I don't know if this is a good method.  INSERT/EXTRACT are slow, so I
doubt that it is.  In e_lgamma*.c:sin_pi*(), we use only a single GET
of the high word.  This function already used EXTRACT/INSERT to classify,
and 2 more here.  (_e_lgamma*.c used GET to classify before calling
sin_pi*(), then 1 more GET.)  INSERT is especially slow.

Care is needed near the 0x1p63 boundary, since the fast methods require
adding approx 0x1p63.  At or above the boundary, these methods don't
obviously work.  Perhaps they give the correct result starting at 2 times
the boundary, except for setting inexact.  Ugh.  Do you avoid the fast
methods since they set inexact for most half-integers?  That costs more
than avoiding inexact for 0.5.

tanpi(0.25 is exact too, so quarter-integers need special treatment too
if you really want to avoid all spurious inexacts.

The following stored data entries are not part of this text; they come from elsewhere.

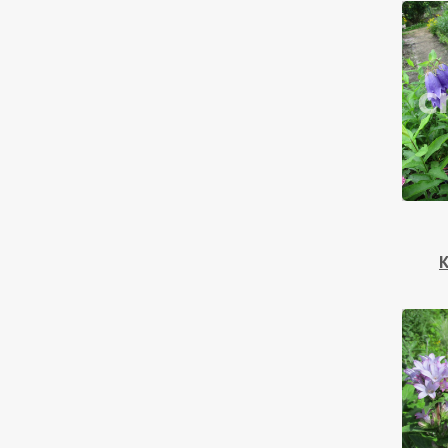
Скополии
Солидаго
Смилацины
Солидастеры
Теллимы
Традесканции
Трициртисы
Физостегии
К
Хелоне
Хохлатки
Шалфеи
Энотеры
Эригероны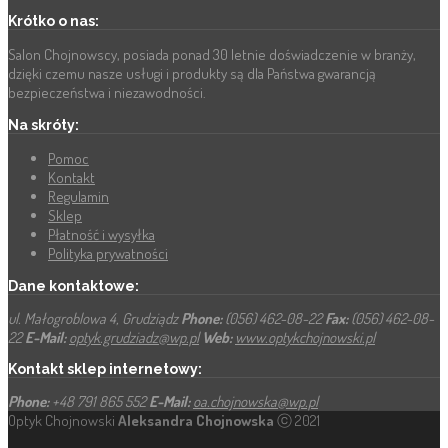
Krótko o nas:
Salon Chojnowscy, posiada ponad 30 letnie doświadczenie w branży,
dzięki czemu nasze usługi i produkty są dla Państwa gwarancją
bezpieczeństwa i niezawodności.
Na skróty:
Pomoc
Kontakt
Regulamin
Sklep
Płatność i wysyłka
Polityka prywatności
Dane kontaktowe:
ul. Małogroblowa 4, Grudziądz
Phone:
(056) 462-08-22
Fax:
(056) 462-08-
22
E-Mail:
optyk.grudziadz@wp.pl
Web:
www.optykchojnowski.pl
Kontakt sklep internetowy:
Phone:
+48 791 865 552
E-Mail:
oa.chojnowska@wp.pl
Optyk Chojnowski
Aleksandra Chojnowska
ⓒ 2021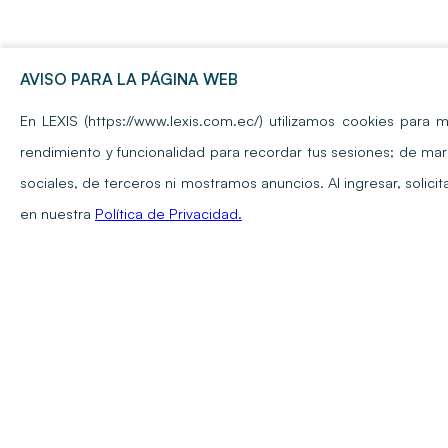
AVISO PARA LA PÁGINA WEB
En LEXIS (https://www.lexis.com.ec/) utilizamos cookies para m
rendimiento y funcionalidad para recordar tus sesiones; de mar
sociales, de terceros ni mostramos anuncios. Al ingresar, solic
en nuestra
Política de Privacidad.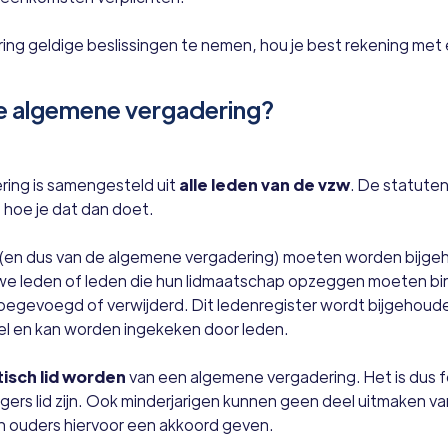
ing geldige beslissingen te nemen, hou je best rekening met 
de algemene vergadering?
ing is samengesteld uit
alle leden van de vzw
. De statute
 hoe je dat dan doet.
 (en dus van de algemene vergadering) moeten worden bijgeh
we leden of leden die hun lidmaatschap opzeggen moeten bi
toegevoegd of verwijderd. Dit ledenregister wordt bijgehoud
el en kan worden ingekeken door leden.
isch lid worden
van een algemene vergadering. Het is dus 
lligers lid zijn. Ook minderjarigen kunnen geen deel uitmaken 
un ouders hiervoor een akkoord geven.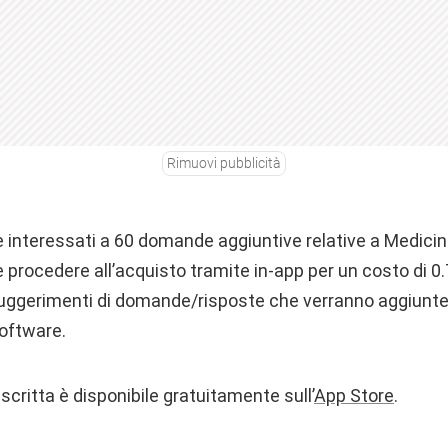
Rimuovi pubblicità
e interessati a 60 domande aggiuntive relative a Medicin
le procedere all’acquisto tramite in-app per un costo di 
 suggerimenti di domande/risposte che verranno aggiunte
oftware.
scritta è disponibile gratuitamente sull’
App Store
.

I now see that some of the above complications are from inlining floor().
floor() can't use the fast method since it is careful about inexact, and
the spec may require this.  It actually sets inexact whenever the result
is not an integer.  So it use it for sinpi() without getting spurious
inexact, the arg must be multiplied by 2 first, and for tanpi(), multiply
by 4 first.  This is excessive.

> Index: lib/msun/ld80/s_sinpil.c

Similarly.

> Index: lib/msun/ld80/s_tanpil.c

Similarly.

> Index: lib/msun/src/k_cospi.c
> ...
> +/*
> + * The basic kernel for x in [0,0.25].  To exploit the kernel for cos(x),
> + * the argument to __kernel_cospi() must be multiply by pi.  As pi is an
> + * irrational number, this allows the splitting of pi*x into high and low
> + * parts.
> + */

Allows?

> +
> +static inline double
> +__kernel_cospi(double x)
> +{
> +	double hi, lo;
> +	hi = (float)x;

_2sumF is extensively documented to not work with double.  It requires
double_t here.

Many style bugs are actually duodecimally (?) tuplicated (3 copies for ld128,
3 for ld80, 3 for double, 3 for float).

> Index: lib/msun/src/k_sinpi.c

Similarly.

> Index: lib/msun/src/math.h
> ===================================================================
> --- lib/msun/src/math.h	(revision 318383)
> +++ lib/msun/src/math.h	(working copy)
> @@ -500,6 +500,15 @@
>
> #if __BSD_VISIBLE
> long double	lgammal_r(long double, int *);
> +double		cospi(double);
> +float		cospif(float);
> +long double	cospil(long double);
> +double		sinpi(double);
> +float		sinpif(float);
> +long double	sinpil(long double);
> +double		tanpi(double);
> +float		tanpif(float);
> +long double	tanpil(long double);
> #endif

Should be sorted into the double, float and long double sections.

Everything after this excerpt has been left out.